納得したわけではない、ただ、もうこれ以上言っても詮無いことだ。だが、権限は委譲していただく。今回の退避が終わり次第、すぐに」

「もとよりそのつもりよ。お前は私に慎重さと判断力が欠けると思っているのだろうが、それは事実だからな」

陽気に笑って言う長を尻目に、烏吠は軽くため息をついた。

「では、」


「だが履き違えるな、長はまだこの私だ。条件がある。赫と話し、あの男の真意を聞きだし、冗荏との関係を修正するのだ。

それができれば長の翠玉を譲ろう」


翠玉は長の資格として与えられる首飾りだ。透き通ったその色は緑卯そのものを象徴する宝である。

それを委譲されて初めて烏吠は長に正式に就任できるのである。

しかし、冗荏との関係修復を条件に出されればそれもまたすぐに、とはいかないだろう。

「わかりました、退避からほとぼりが冷め次第すぐに手配いたします」

烏吠は投げ捨てるように言うと、彼にしては珍しく苛立った様子で退出していった。

後にはまだ怒りの冷め遣らない喬珂と、彼の様子を窺う者たちが残された。

「やれやれ、喬珂、お前も退出してよいぞ」

長の口にごまかされずに喬珂はうなった。

「あなたはあの娘を死なせるところだった。行かせるにしてももっと安全な方法があったはずだろう。

長として知りすぎていることが、それを阻んだとでも言うか。この腹黒爺が!」


羽陽は額に手を当てて、もう止まらない喬珂の暴言を黙って聞くことにした。

もうこうなったら言いたいことを言うまで喬珂は誰にも止められないと知っているからだ。

当の腹黒爺は真剣な瞳で喬珂の言葉を受け止めているようだった。衣の裾を撫でると、静かに口を開いた。

「私とて、行かせたくはなかった。だが、お前がそう怒るのも、尤もだ。お前たちがいなければ烏吠も蒼も危なかっただろう。

それくらい危険な旅だった。実際に今、緑卯へ帰りついて、お前は私の短慮がますます腹立たしいのだろう。

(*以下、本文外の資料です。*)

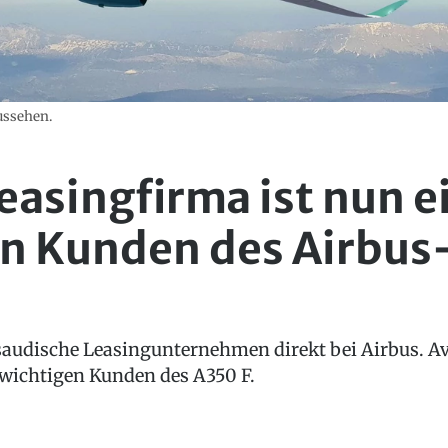
aussehen.
easingfirma ist nun e
en Kunden des Airbu
saudische Leasingunternehmen direkt bei Airbus. Av
wichtigen Kunden des A350 F.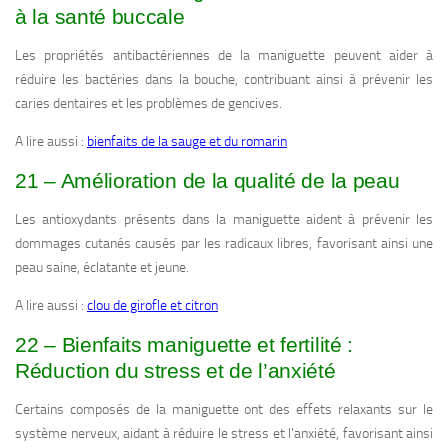
à la santé buccale
Les propriétés antibactériennes de la maniguette peuvent aider à
réduire les bactéries dans la bouche, contribuant ainsi à prévenir les
caries dentaires et les problèmes de gencives.
A lire aussi :
bienfaits de la sauge et du romarin
21 – Amélioration de la qualité de la peau
Les antioxydants présents dans la maniguette aident à prévenir les
dommages cutanés causés par les radicaux libres, favorisant ainsi une
peau saine, éclatante et jeune.
A lire aussi :
clou de girofle et citron
22 – Bienfaits maniguette et fertilité :
Réduction du stress et de l’anxiété
Certains composés de la maniguette ont des effets relaxants sur le
système nerveux, aidant à réduire le stress et l’anxiété, favorisant ainsi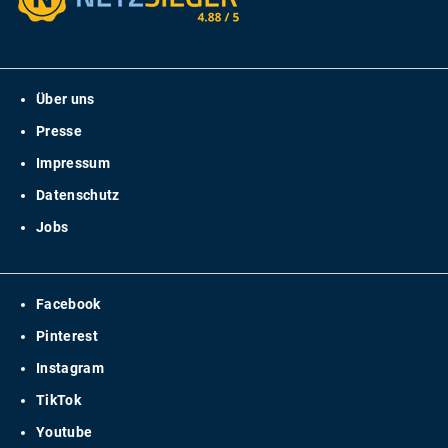
Über uns
Presse
Impressum
Datenschutz
Jobs
Facebook
Pinterest
Instagram
TikTok
Youtube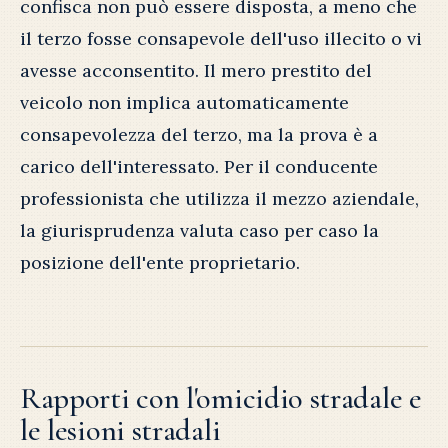
confisca non può essere disposta, a meno che
il terzo fosse consapevole dell'uso illecito o vi
avesse acconsentito. Il mero prestito del
veicolo non implica automaticamente
consapevolezza del terzo, ma la prova è a
carico dell'interessato. Per il conducente
professionista che utilizza il mezzo aziendale,
la giurisprudenza valuta caso per caso la
posizione dell'ente proprietario.
Rapporti con l'omicidio stradale e
le lesioni stradali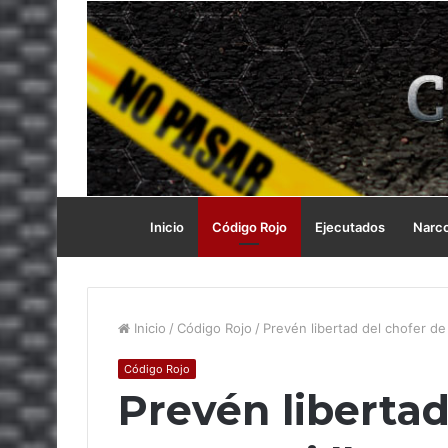
Inicio
Código Rojo
Ejecutados
Narc
Inicio
/
Código Rojo
/
Prevén libertad del chofer de 
Código Rojo
Prevén libertad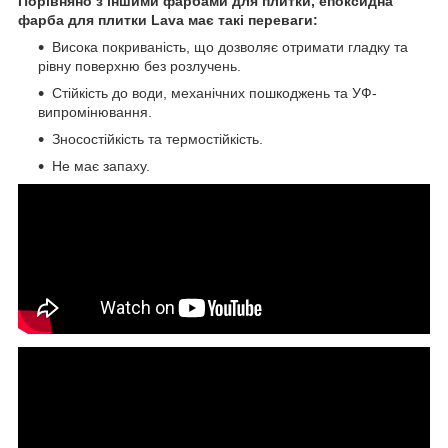
Порівняно з іншими фарбами для плитки, епоксидна
фарба для плитки Lava має такі переваги:
Висока покриваність, що дозволяє отримати гладку та
рівну поверхню без розлучень.
Стійкість до води, механічних пошкоджень та УФ-
випромінювання.
Зносостійкість та термостійкість.
Не має запаху.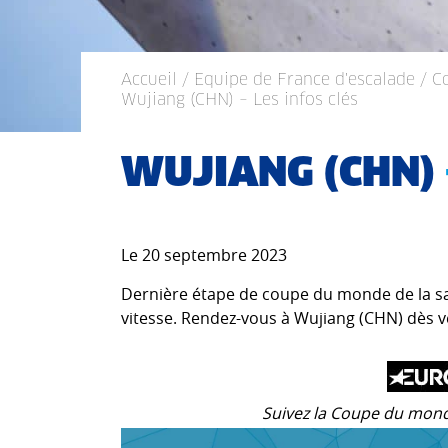
Accueil
/
Equipe de France d'escalade
/ C
Wujiang (CHN) – Les infos clés
WUJIANG (CHN)
Le 20 septembre 2023
Dernière étape de coupe du monde de la sai
vitesse. Rendez-vous à Wujiang (CHN) dès ve
Suivez la Coupe du mond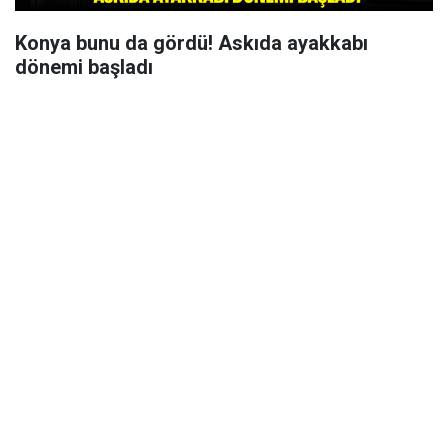
Konya bunu da gördü! Askıda ayakkabı
dönemi başladı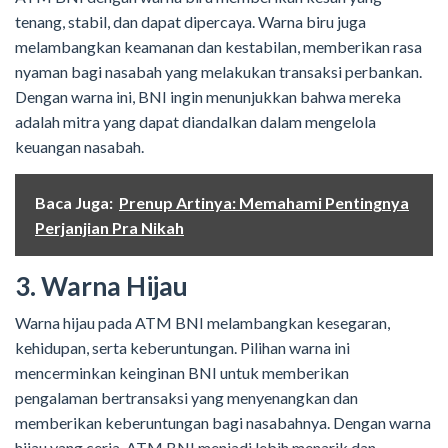
tenang, stabil, dan dapat dipercaya. Warna biru juga
melambangkan keamanan dan kestabilan, memberikan rasa
nyaman bagi nasabah yang melakukan transaksi perbankan.
Dengan warna ini, BNI ingin menunjukkan bahwa mereka
adalah mitra yang dapat diandalkan dalam mengelola
keuangan nasabah.
Baca Juga:
Prenup Artinya: Memahami Pentingnya
Perjanjian Pra Nikah
3. Warna Hijau
Warna hijau pada ATM BNI melambangkan kesegaran,
kehidupan, serta keberuntungan. Pilihan warna ini
mencerminkan keinginan BNI untuk memberikan
pengalaman bertransaksi yang menyenangkan dan
memberikan keberuntungan bagi nasabahnya. Dengan warna
hijau yang ceria, ATM BNI menjadi lebih menarik dan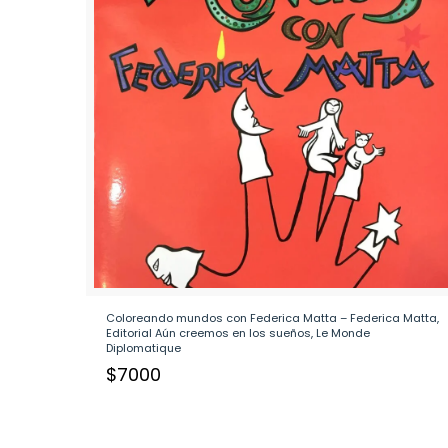
Coloreando mundos con Federica Matta – Federica Matta,
Editorial Aún creemos en los sueños, Le Monde
Diplomatique
$
7000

理解はしているし、私が正しかったとはきっと死ぬまで思わぬ」

「爺」

羽陽は静かに相槌を打った。もう、喬珂も怒鳴り返さなかった。

「だがな、本当に、分からなかった。時間もなかったし、混乱させたくもなかった。

安全に気を取られて、あの娘の息絶える様を見たくはなかった。それだけでここまで無責任な決断をしたのだ」

いっそ、と長は立ちあがって言った。その顔はもう安心しきったただの祖父の顔だった。

「いっそ、殺して生かしてやるほどの気持ちで賭けをするくらいでないと、あの術からは逃れられないと思ったのだ。

それが、あれの祖父として正しかったか間違っていたか、もう今はわからんな」


長は佐塗を呼ぶと共に残りの者と出て行った。


後に残った喬珂と羽陽は、納得のできない顔のままではあったが、落ち着きを取り戻していた。

本当に、怖かったのだ、自分たちは。蒼を無事に連れて帰れなかったら、とそればかりが道中で頭をよぎった。

その先の自分を想像するのが怖かったのだ。幼いころから見てきたあの娘を失うなど、まったく考えられなかった。




「とりあえず」




羽陽は俯いた喬珂の肩を叩いて笑った。

「休もうぜ、くたくただ、そうだろう」

弱弱しく笑った羽陽の腕を取って立ち上がり、喬珂もやっと表情を緩めた。